Six Kings Slam: Inside Tennis’s Richest Exhibition Tournament in Riyadh
The Six Kings Slam rewrote the financial rulebook of professional tennis the moment it was announced. Staged in Riyadh as the crown jewel of the annual Riyadh Season entertainment festival, this six-player exhibition knockout tournament offered a winner’s purse of $6 million — a figure that eclipsed the champion’s prize at every Grand Slam on the calendar. Two editions have now been played, both won by Italian world number one Jannik Sinner, and the event has become the single most lucrative date in any tennis player’s diary.
What makes the Six Kings Slam remarkable is not merely the money, although the money alone would justify the attention. It is the deliberate curation of a field that reads like a Mount Rushmore of the modern game: Novak Djokovic, Rafael Nadal, Carlos Alcaraz, Jannik Sinner, and a rotating cast of the sport’s next tier of stars. The tournament has become Saudi Arabia’s definitive statement that Riyadh intends to stand alongside Melbourne, Paris, London, and New York as a capital of world tennis — even if the event carries no ATP ranking points.
Origins and Concept
The Six Kings Slam was conceived by Saudi Arabia’s General Entertainment Authority as part of the broader Riyadh Season, an annual months-long entertainment and sports festival that has hosted everything from boxing mega-fights to Formula E races. Tennis was a natural addition. Saudi Arabia had already staged the Diriyah Tennis Cup in 2019 and 2022, the Next Gen ATP Finals in Jeddah since 2023, and had inked a three-year deal to host the WTA Finals in Riyadh beginning in 2024. The Six Kings Slam represented an escalation — not just another tournament, but the most expensive tennis event ever created.
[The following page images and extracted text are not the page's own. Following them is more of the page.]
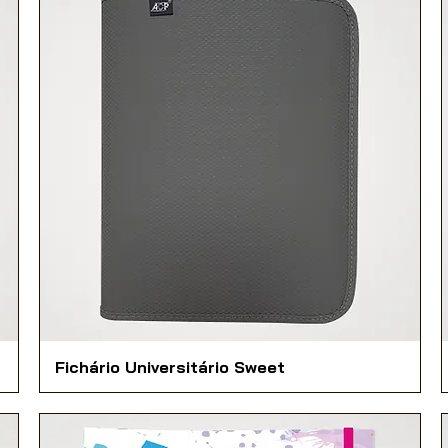
Fichário Universitário Sweet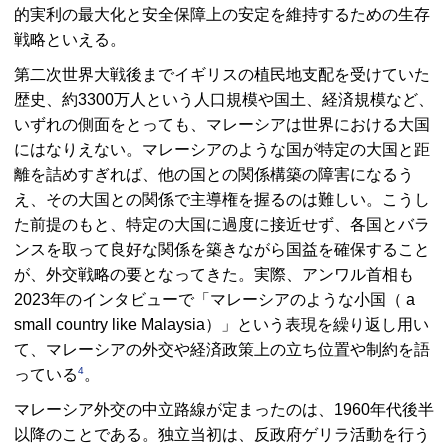
的実利の最大化と安全保障上の安定を維持するための生存
戦略といえる。
第二次世界大戦後までイギリスの植民地支配を受けていた
歴史、約3300万人という人口規模や国土、経済規模など、
いずれの側面をとっても、マレーシアは世界における大国
にはなりえない。マレーシアのような国が特定の大国と距
離を詰めすぎれば、他の国との関係構築の障害になるう
え、その大国との関係で主導権を握るのは難しい。こうし
た前提のもと、特定の大国に過度に接近せず、各国とバラ
ンスを取って良好な関係を築きながら国益を確保すること
が、外交戦略の要となってきた。実際、アンワル首相も
2023年のインタビューで「マレーシアのような小国（
a
small country like Malaysia
）」という表現を繰り返し用い
て、マレーシアの外交や経済政策上の立ち位置や制約を語
4
っている
。
マレーシア外交の中立路線が定まったのは、1960年代後半
以降のことである。独立当初は、反政府ゲリラ活動を行う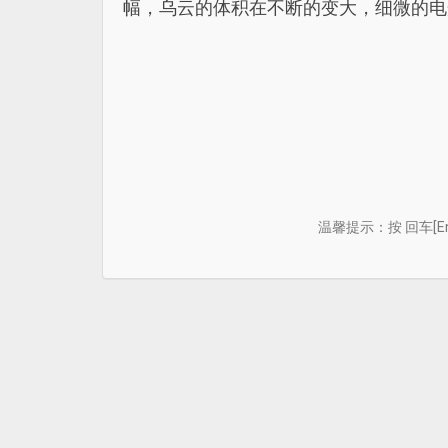
幅，乌云的体积在不断的变大，细微的电
温馨提示：按 回车[E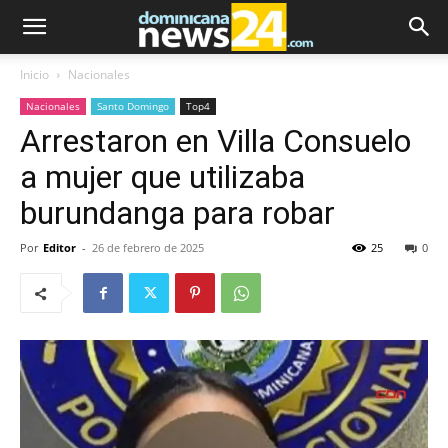
Inicio
Nacionales
Nacionales
Santo Domingo
Top4
Arrestaron en Villa Consuelo
a mujer que utilizaba
burundanga para robar
Por
Editor
-
26 de febrero de 2025
25
0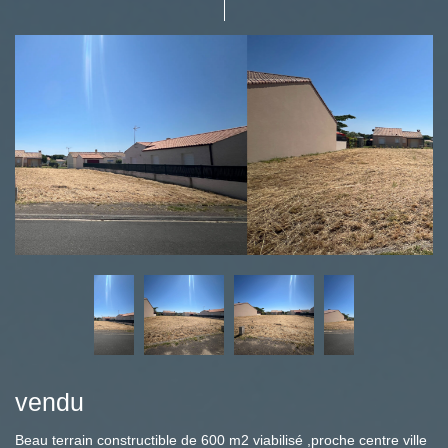
vendu
Beau terrain constructible de 600 m2 viabilisé ,proche centre ville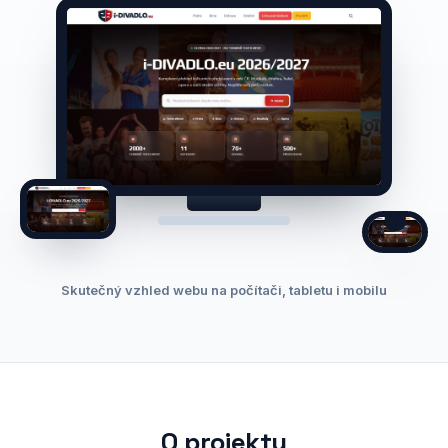
Skutečný vzhled webu na počítači, tabletu i mobilu
O projektu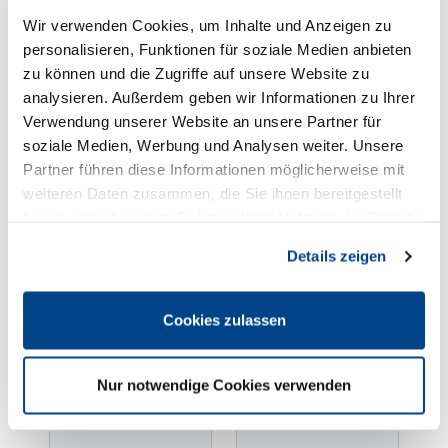
Wir verwenden Cookies, um Inhalte und Anzeigen zu
Nachname
*
personalisieren, Funktionen für soziale Medien anbieten
zu können und die Zugriffe auf unsere Website zu
analysieren. Außerdem geben wir Informationen zu Ihrer
Verwendung unserer Website an unsere Partner für
E-Mail
*
soziale Medien, Werbung und Analysen weiter. Unsere
Partner führen diese Informationen möglicherweise mit
weiteren Daten zusammen, die Sie ihnen bereitgestellt
Betrieb
haben oder die sie im Rahmen Ihrer Nutzung der Dienste
gesammelt haben. Sie geben Einwilligung zu unseren
Details zeigen
Cookies, wenn Sie unsere Webseite weiterhin nutzen.
Straße / Hausnummer
Cookies zulassen
Nur notwendige Cookies verwenden
PLZ
Ort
The format is deliberately simple and television-friendly. Six players compete in a single-elimination knockout bracket over three days, with two quarterfinals on the opening day, two semifinals on the second day, and a third-place match followed by the final on the closing day. All matches are best of three sets. Two players receive first-round byes, typically the two highest-ranked or most marketable competitors in the field. A rest day is built into the schedule between the second and third days of play, in compliance with ATP regulations that prohibit players from competing in exhibition matches on three consecutive days.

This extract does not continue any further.